Chroniques

par bertrand bolognesi

Die Dreigroschenoper | L’opéra de quat’ sous
opéra de Kurt Weill

Opéra Grand Avignon / Opéra Confluence
- 25 novembre 2018
"Die Dreigroschenoper" de Kurt Weill, mis en scène par Jean Lacornerie...
© frédéric Iovino

Lorsqu’il met Die Dreigroschenoper à son métier, Jean Lacornerie jauge, depuis une position critique avisée, la version habituellement donnée par les théâtres français, et plutôt que de mettre en scène cette mouture de 1959 traduite de la pièce remaniée par Bertolt Brecht en 1955, il reconsidère l’original de 1928 dont à René Fix il confie une nouvelle traduction qui fasse « ressortir tous les niveaux de langues dont Brecht joue dans son texte, du choral luthérien à l’argot berlinois, du langage de la technique financière au pastiche de François Villon » (note d’intention, brochure de salle). Avec les numéros chantés en allemand et ce texte retrouvé, pour ainsi, quant aux dialogues parlés, son Opéra de quat’sous se trouve sainement réinventé… sauf que le trop peu perçu de ces dialogues ne permet guère de s’en rendre compte et, sauf à le croire sur parole, on ne saurait émettre d’avis plus autorisé sur la question. Tout à fait dans la mouvance du cinéma français des vingt dernières années, la troupe ici réunie n’a cure de transmettre une parole malmenée de diverses façons au fil de répliques boulées de la pire façon. Seuls trois personnages usent d’une diction intelligible : Jenny, Peachum, Mackie (Nolwenn Korbell, Jacques Verzier et Vincent Heden).
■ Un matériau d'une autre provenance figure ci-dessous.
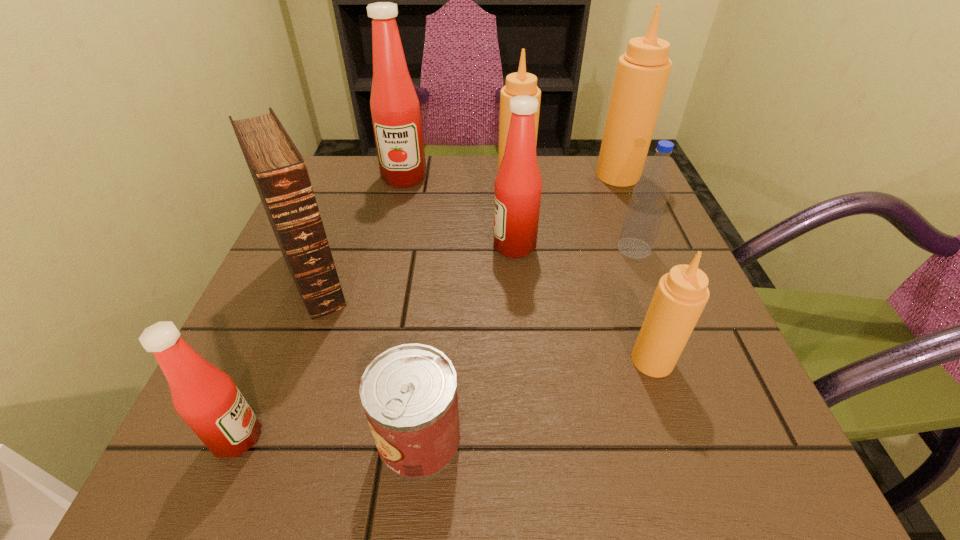 Identify the location of vacant space located on the left of the water bottle. The width and height of the screenshot is (960, 540). (444, 249).

In order to click on vacant space located 0.100m on the back of the second nearest condiment in this screenshot , I will do `click(632, 299)`.

Locate an element on the screen. vacant space positioned on the front-facing side of the leftmost condiment is located at coordinates (407, 437).

Where is `free space located 0.120m on the back of the can`? free space located 0.120m on the back of the can is located at coordinates (430, 337).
Dès l’installation dans les gradins de la salle Confluence, on découvre sur scène une sorte d’entrepôt, sous un ciel de néons. Dans un amoncellement de cartons l’on distingue un escalier menant à une chambre voilée par un rideau de bâche-plastique. Sous ce portique siège le batteur, isolé du groupe de musiciens qui prend place autour d’une table centrale, plus précisément l’assemblage de trois tables – intéressante, cette idée d’un on-se-met-à-table… Après le choral en fanfare, servi par le trompettiste Jean-Robert Lay à la tête d’un ensemble d’une dizaine d’instrumentistes environ, la complainte commence, sous une poursuite, avec melon et porte-jarretelles de cabaret. Ainsi commence-t-on par jouer d’un stéréotype que tous connaissent pour aller ailleurs ensuite, tout en oscillant sans cesse entre la localisation de l’intrigue à Londres et l’origine allemande d’une œuvre de toute façon inspirée d’un antécédent britannique (John Gay).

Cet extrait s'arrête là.